Speaking of flying objects, while wandering amongst the creatures we also encountered a group paramotor flyers that had buzzed in from El Centro. A paramotor is essentially a paraglider, then you strap a motorized propeller on your back and takeoff.  It took them about an hour of flight time to reach Borrego Springs. Follow this link to see a demo https://www.youtube.com/watch?v=rS9ookJt8bM

After carousing with the monsters, droners and paramotors, we encountered the biggest challenge of the trip, a ride up the Glass Elevator – Montezuma Road – 10 miles of 8-11% grade, with a bit of 14% at the start to get us going.
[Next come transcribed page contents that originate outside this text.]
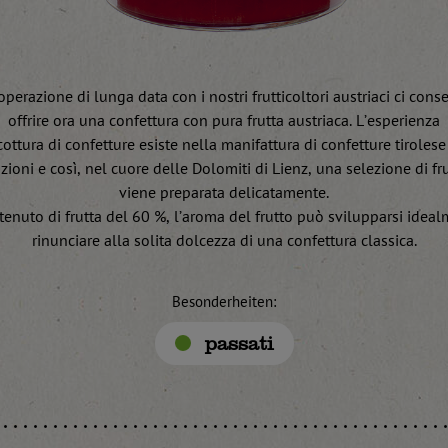
perazione di lunga data con i nostri frutticoltori austriaci ci cons
offrire ora una confettura con pura frutta austriaca. L’esperienza
cottura di confetture esiste nella manifattura di confetture tirolese
ioni e così, nel cuore delle Dolomiti di Lienz, una selezione di fru
viene preparata delicatamente.
enuto di frutta del 60 %, l’aroma del frutto può svilupparsi idea
rinunciare alla solita dolcezza di una confettura classica.
Besonderheiten:
passati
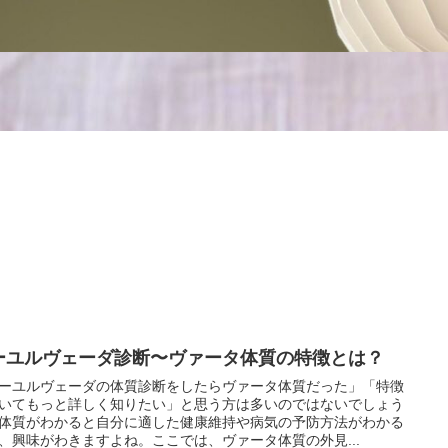
ーユルヴェーダ診断〜ヴァータ体質の特徴とは？
ーユルヴェーダの体質診断をしたらヴァータ体質だった」「特徴
いてもっと詳しく知りたい」と思う方は多いのではないでしょう
体質がわかると自分に適した健康維持や病気の予防方法がわかる
、興味がわきますよね。ここでは、ヴァータ体質の外見...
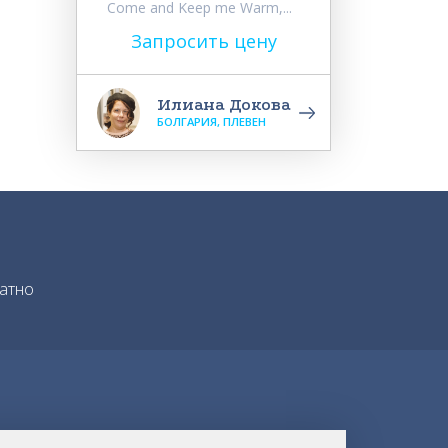
Come and Keep me Warm,...
Запросить цену
Илиана Докова
БОЛГАРИЯ, ПЛЕВЕН
атно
The climb was long, some might say epic with amazing views throughout the relentless climb.  It is in some ways comparable to Mt Diablo, but without the easy bits, and with high speed traffic and a few large trucks.   The shoulder is wide in most spots, so it wasn’t too frightening.

Our guidance was to stop at the Yeti, a way beyond the crest.  He (the Yeti) wasn’t too hard to find, and once there enjoyed what Sally called some ‘mundane but utterly delicious ice cream’. After a rest at the Yeti, we had the pleasure of the descent back into Borrego Springs and a stop at the taco stand for lunch. 




Then it was back to the resort where Goldy and I enjoyed a soak in the hot tub while others went off to explore a slot canyon.

Because this is also a bakery blog I must mention the delicious croissant breakfast at the Casa Del Zorro.  Their croissants were light but with a slightly crisp flaky crust, not too big, but not small.  Croissant were served with fresh fruit, butter and jam.  Put that with a side of bacon that was again prepared just right – and a cappuccino.  I highly recommend it.  I had it both mornings. 
The Casa Del Zorro, besides being a classy place is memorable in other ways as well. One of them being the omnipresent foxes. They are featured on the bar-room walls and on the guest room beds.  They are available for purchase with the proceeds going to a local charity.  I managed to resist!

    
Thanks to Sally for putting this trip together

And to our guides Fred and Dave for making it amazing.